На углу общежития она крикнула: «Всё! Не могу!» — и спиной привалилась к стене. И он взял ее на руки, потому что еще и сейчас их сердца колотились, как если бы бились друг в друга. «Не могу, умираю! — ее быстрый язык побежал по засохшим губам, голова запрокинулась: — Всё! Умерла! Заноси!» Он взошел на крыльцо и застыл истуканом. А она, подождав еще миг, напружинив суставчики, вдруг рванулась на землю: «Иди! Опоздаешь!» — и как будто с обидой скользнула в подъезд.
Двушки не было. Двушку он шибанул на вокзале. Был час ночи, но мама сняла трубку сразу: «Боже мой! Ты сведешь нас с ума!.. Только утром? Ты с девушкой! Ты у нее?! Дать отца? Ты уверен, что у тебя в этом смысле к нему нет вопросов?» — «Абсолютно уверен!» — «Но нельзя же так сразу! Боже мой!» — «Только сразу! А иначе растает!» — «Фу, как пошло!» — «Она же снегурочка!» — «Ты напился?!» — «Гуд бай! Ай лав ю!»
Он встречал поезда, в основном проходящие. Проводницы зевали в дверях и застегивали на тусклую бронзу свои черные кители. На перроне их ждали ребята и мужчины постарше, реже девушки, с уговорами взять их в Москву. После краткого торга и поспешной оглядки платформа обычно пустела. Состав с хрустом вздрагивал и, ослепнув дверьми, вновь глазел на тебя лишь линялыми занавесками. И пока грохотал, можно было кричать, приставными шагами несясь по перрону: «Мама! Ваш сын прекрасно болен! Мама! У него пожар сердца. Скажите сестрам, Люде и Оле, — ему уже некуда деться. Каждое слово, даже шутка, которые изрыгает обгорающим ртом он, выбрасывается, как голая проститутка из горящего публичного дома!» — и, домчавшись до края платформы, замереть, умереть, вдруг решив, что сегодня второе апреля и она уже там, в уносящемся поезде.
Преимущество зрелости в том, что, держа на руках обожаемую особу, ты волнуешься определенней и куда как сильней, чем касаясь дрожащей рукой ее влажного полотенца, и не хлюпаешь носом от страха, что ты импотент, засыпая на деревянной скамейке в воняющем воблой вокзале…

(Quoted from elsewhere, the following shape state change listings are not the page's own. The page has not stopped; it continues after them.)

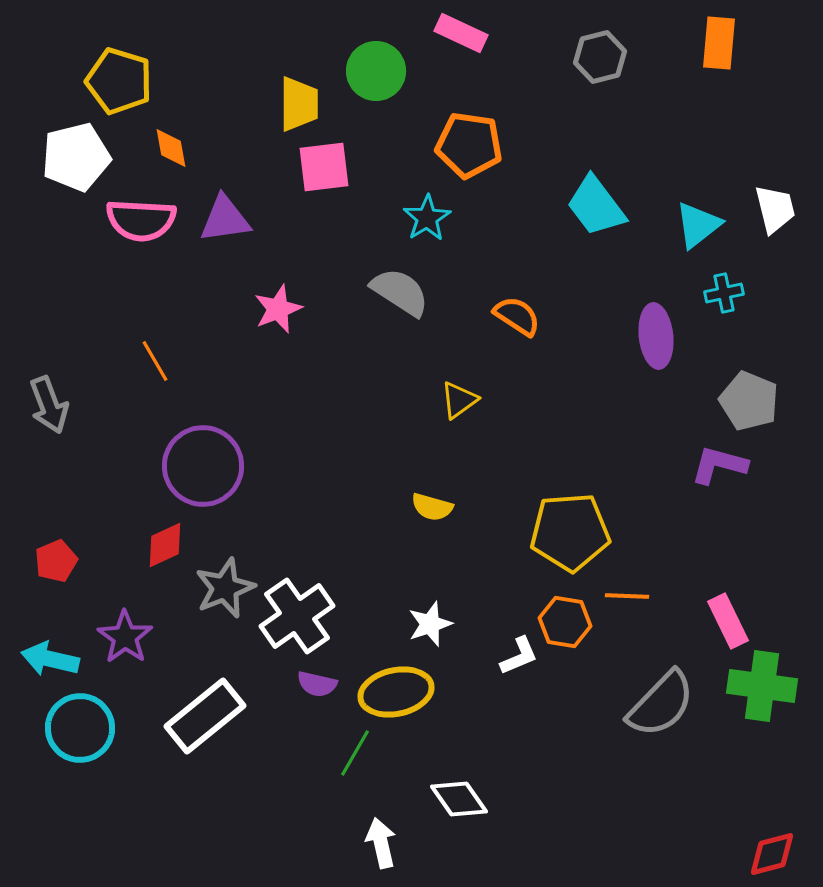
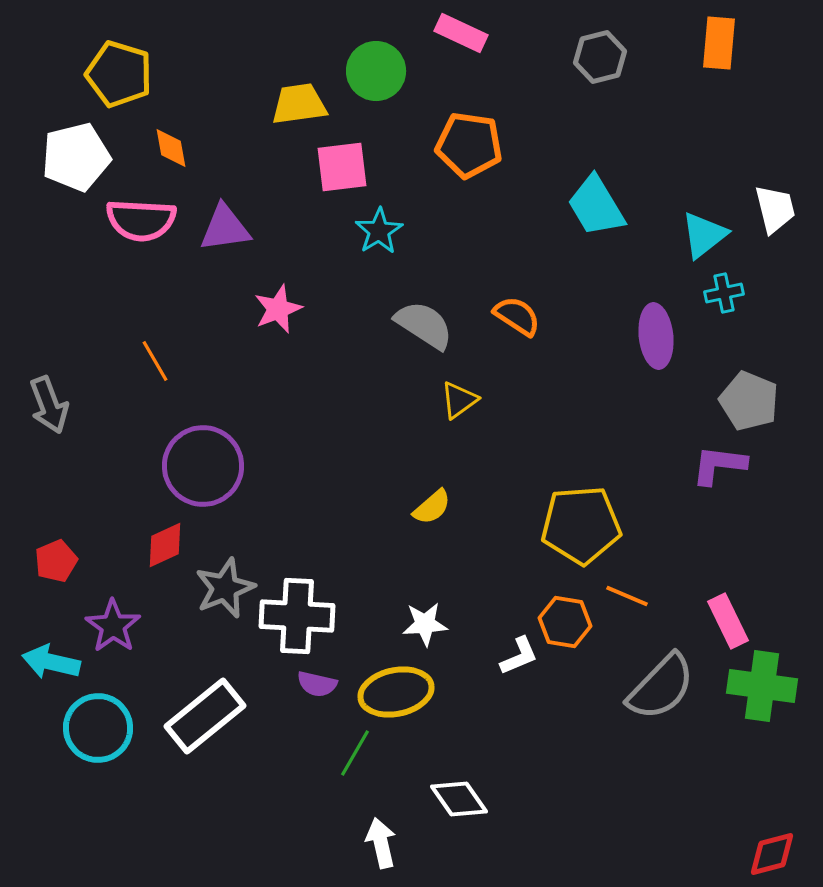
yellow pentagon at (119, 81): moved 7 px up
yellow trapezoid at (299, 104): rotated 98 degrees counterclockwise
pink square at (324, 167): moved 18 px right
cyan trapezoid at (596, 206): rotated 6 degrees clockwise
cyan star at (427, 218): moved 48 px left, 13 px down
purple triangle at (225, 219): moved 9 px down
cyan triangle at (698, 225): moved 6 px right, 10 px down
gray semicircle at (400, 292): moved 24 px right, 33 px down
purple L-shape at (719, 465): rotated 8 degrees counterclockwise
yellow semicircle at (432, 507): rotated 57 degrees counterclockwise
yellow pentagon at (570, 532): moved 11 px right, 7 px up
orange line at (627, 596): rotated 21 degrees clockwise
white cross at (297, 616): rotated 38 degrees clockwise
white star at (430, 624): moved 5 px left; rotated 15 degrees clockwise
purple star at (125, 637): moved 12 px left, 11 px up
cyan arrow at (50, 659): moved 1 px right, 3 px down
gray semicircle at (661, 704): moved 17 px up
cyan circle at (80, 728): moved 18 px right
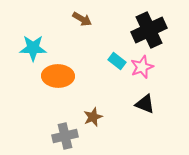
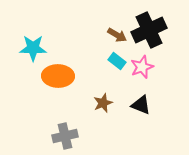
brown arrow: moved 35 px right, 16 px down
black triangle: moved 4 px left, 1 px down
brown star: moved 10 px right, 14 px up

Афоризм! запиши для Кирилла! — он сказал себе это с веселой издевкой, но, привстав, наступил на затекшую ногу и уже рассердился всерьез: Кирилл ни о чем не хотел говорить с ним — даже о сексе, вообще ни о чем, разве только о бабках на сканер, на модную, то есть полутифозную, стрижку, на шнуровки, окованные железом… агрессивная мода, вернее, мода на агрессивность, безусловно, дает им возможность скрывать свою инфантильность, но это бы ладно, ужасней, что ею они прикрывают отсутствие хоть каких-нибудь ценностей, пусть сначала отстаиваемых и агрессивно, но нет же, агрессия — их удел и предел — и, прихрамывая, подошел к телефону.
Было глупо звонить ей сейчас, когда, кроме жары и мурашек в ноге, он не чувствовал ничего. А предчувствовал разве что вопль облегчения: Игорек, наконец-то! отмаялся! — и не знал, что на это ответить.
Окочурившись от теплового удара, на салфетке, которую Ната связала из белых катушечных ниток, валялся комар. Игорь сдул его. К телефону не подходили. Он собрался нажать на рычаг…
— Вас внимательно слушают! — это был ее голос, по-прежнему чуть насмешливый, ласковый и напевный, он подумал: автоответчик, воскресенье, жара, ни к чему столько ласки кому ни попадя, но она повторила: — Говорите же, друг мой! Смелее!
— Ну привет, Нина Батьковна, — почему-то, волнуясь, он всегда сыпал тем, что она называла «твои вечные украинизмы».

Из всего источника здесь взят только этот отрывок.